1800’lerin sonunda Amerika Birleşik Devletleri’nde yaşıyorsanız ve “çirkinseniz” bu sebeple para cezasına çarptırılabilirdiniz. Düşününce, böyle bir şey akılalmaz geliyor fakat gerçekten de bir yasa bile çıkmıştı!
Amerika Birleşik Devletleri’ndeki yönetmelikler, onların tanımlamalarına göre, “hasta, sakatlanmış, çirkin veya iğrenç bir şekilde deforme olmuş” kişilerin halka açık yerlerde görünmesine izin vermiyordu.
Bu “çirkin yasalar” Amerikan İç Savaşı kadar gerçekti ve aslında tam da savaş ülkenin kapısını çalarken başlamıştı. O dönemde her şey çok normalmiş gibi, çirkin olarak nitelendirilen insanlarla derde düşmüşlerdi.
Yasayı çıkaranların arkasına sığındıkları sebep, dilenciliği bitirmekti.
Bu durum, sadece sivilcelerden veya ufak tefek kusurlardan ibaret değildi. Toplumun güzellik normlarına uygun olmayan insanların hedef alınmasının yanı sıra sosyal sınıfları ve ekonomik durumları da kapsayan, katı çirkinlik tanımlarını içeriyordu.
1867’de, çirkin yasanın ilk tüzüklerinden biri San Francisco’da kabul edilmişti. Söylediklerine göre amaç; sokakta dilenciliği yasaklamak ve bazı kişilerin sokaklarda ve halka açık yerlerde görünmesini engellemekti.
Tanımlanan çirkinlikleri içeriyorsanız ve sokağa çıktıysanız para cezasıyla karşı karşıya kalabilirdiniz.
Çirkin yasası; tanımlamalarına göre, “hastalanan, sakatlanan veya herhangi bir şekilde çirkin veya iğrenç bir şekilde deforme olan” herhangi bir kişiyi toplum içine çıktığı için para cezasına çarptırıyordu. Bu yasalar, özellikle yoksulları ve engellileri hedef alıyordu.
Halka görünmelerine ilişkin istisnalar, yalnızca engellilerin diğer insanlardan ayrılmasını ve onların ıslah ihtiyacını göstermek için bir tür gösteri nesnesi olduklarında kabul edilebilirdi.
Çirkin yasaları, halk tarafından gayet memnuniyetle karşılandı.
Dönemin gazetelerinden biri olan Chicago Tribune’de çıkan bir makalede, çirkin dilencilerin sokaklardan kaldırılması, kamu yararı olarak nitelendiriliyordu. “Çirkinler” dışında herkes, hayatından memnun görünüyordu.

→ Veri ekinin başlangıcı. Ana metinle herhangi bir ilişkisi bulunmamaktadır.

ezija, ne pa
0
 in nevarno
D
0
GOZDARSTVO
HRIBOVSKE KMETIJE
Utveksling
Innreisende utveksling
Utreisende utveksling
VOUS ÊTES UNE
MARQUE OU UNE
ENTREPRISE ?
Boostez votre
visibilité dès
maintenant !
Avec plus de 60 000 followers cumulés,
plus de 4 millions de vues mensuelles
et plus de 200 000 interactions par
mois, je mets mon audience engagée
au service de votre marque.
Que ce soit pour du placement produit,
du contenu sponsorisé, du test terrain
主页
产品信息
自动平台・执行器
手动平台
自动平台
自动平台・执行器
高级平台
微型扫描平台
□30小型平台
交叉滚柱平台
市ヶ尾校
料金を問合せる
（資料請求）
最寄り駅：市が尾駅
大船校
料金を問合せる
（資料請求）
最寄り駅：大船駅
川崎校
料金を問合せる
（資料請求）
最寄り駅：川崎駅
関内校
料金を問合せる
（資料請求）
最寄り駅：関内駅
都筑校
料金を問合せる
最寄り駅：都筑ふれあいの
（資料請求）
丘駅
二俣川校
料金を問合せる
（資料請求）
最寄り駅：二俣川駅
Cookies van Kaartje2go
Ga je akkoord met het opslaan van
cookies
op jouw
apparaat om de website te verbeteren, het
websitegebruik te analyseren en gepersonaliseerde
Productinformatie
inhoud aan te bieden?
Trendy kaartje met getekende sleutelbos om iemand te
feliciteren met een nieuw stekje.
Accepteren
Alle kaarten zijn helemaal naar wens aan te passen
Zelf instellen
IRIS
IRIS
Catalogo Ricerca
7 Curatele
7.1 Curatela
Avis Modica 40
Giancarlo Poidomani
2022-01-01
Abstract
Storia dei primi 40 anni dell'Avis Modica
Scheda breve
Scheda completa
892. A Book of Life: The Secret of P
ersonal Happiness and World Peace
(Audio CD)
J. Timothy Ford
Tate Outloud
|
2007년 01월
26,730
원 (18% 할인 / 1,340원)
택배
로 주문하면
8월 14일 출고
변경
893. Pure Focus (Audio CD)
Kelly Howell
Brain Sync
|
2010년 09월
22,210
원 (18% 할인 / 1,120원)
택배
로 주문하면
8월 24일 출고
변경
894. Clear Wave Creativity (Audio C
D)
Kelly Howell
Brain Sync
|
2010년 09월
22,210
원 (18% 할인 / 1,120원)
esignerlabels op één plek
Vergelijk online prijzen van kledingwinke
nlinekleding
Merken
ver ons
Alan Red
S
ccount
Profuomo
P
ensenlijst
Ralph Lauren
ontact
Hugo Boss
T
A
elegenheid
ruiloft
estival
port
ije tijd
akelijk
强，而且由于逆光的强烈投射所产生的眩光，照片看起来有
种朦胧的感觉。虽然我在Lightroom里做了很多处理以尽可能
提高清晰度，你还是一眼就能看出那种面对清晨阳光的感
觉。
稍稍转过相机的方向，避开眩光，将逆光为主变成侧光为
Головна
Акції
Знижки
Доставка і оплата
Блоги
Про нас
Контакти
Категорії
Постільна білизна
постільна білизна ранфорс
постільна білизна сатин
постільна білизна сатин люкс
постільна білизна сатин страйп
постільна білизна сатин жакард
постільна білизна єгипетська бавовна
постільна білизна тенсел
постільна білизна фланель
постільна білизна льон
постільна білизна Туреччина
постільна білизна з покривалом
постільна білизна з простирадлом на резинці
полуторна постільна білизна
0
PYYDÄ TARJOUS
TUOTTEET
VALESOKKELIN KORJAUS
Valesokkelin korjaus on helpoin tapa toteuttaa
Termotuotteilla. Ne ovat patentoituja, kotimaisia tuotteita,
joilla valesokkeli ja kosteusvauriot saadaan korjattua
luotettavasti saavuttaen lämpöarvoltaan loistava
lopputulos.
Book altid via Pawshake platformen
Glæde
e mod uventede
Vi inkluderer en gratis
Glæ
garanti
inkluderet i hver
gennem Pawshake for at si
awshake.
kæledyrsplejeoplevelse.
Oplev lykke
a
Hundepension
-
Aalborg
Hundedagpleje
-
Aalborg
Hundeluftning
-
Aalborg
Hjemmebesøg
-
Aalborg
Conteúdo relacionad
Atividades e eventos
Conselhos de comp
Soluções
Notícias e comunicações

Kimse, sokakta dilencilik yapmaya mecbur bırakan koşullarla ilgilenmiyordu, sadece o insanların diğer hakları da ellerinden alınıyordu. Etrafta görünmedikleri sürece, sanki her şey mükemmeldi.
Yasanın görünmeyen tarafı, zengin ile fakir arasındaki makasın gittikçe açılmasına çanak tutuyordu.
Bu, fiziksel olarak deforme olmuş çeşitli insan gruplarına yönelik sosyal ayrımcılığın yanı sıra iş yasaklarını da içeriyordu. Yasanın sözde çirkinlere karşı kapsamlı bir yasa olmadığı, yalnızca kendilerini parasal olarak destekleyemeyenlere karşı olduğu anlaşılıyordu.
Ekonomik olarak geri kalmış engelli kişilerin bu şekilde süpürülmesi, bu kararnamelerin en tehlikeli altyapısı oldu. Zengin ile fakir, kabul edilen ve edilmeyen arasındaki uçurum böylece derinleşmeye başladı. Çağdaş sanatçılar toplumda bir yere sahipken işsizler daha da öteye itiliyordu.
Savaştan sonra birçok insan, “çirkin” olarak tanımlanan görünümlerde geri dönmüştü.
Birinci Dünya Savaşı’nın sonunda hassasiyetler tetiklenmeye başladı. Askerler; sağır, kör ya da bir uzuvları eksik bir şekilde geri döndükçe insanlar, engellileri kabul etmeye başladı.
1974’te yasa yürürlükten kaldırıldı ve 1975’te bu kanunlara hem konusu hem de etkilerinin korkunçluğu sebebiyle “çirkin kanunları” adı verildi. Zamanla, engelli insanlara kademeli olarak daha fazla fırsat sunuldu ve 1990 yılında “Engelli Amerikalılar Yasası” kabul edildi.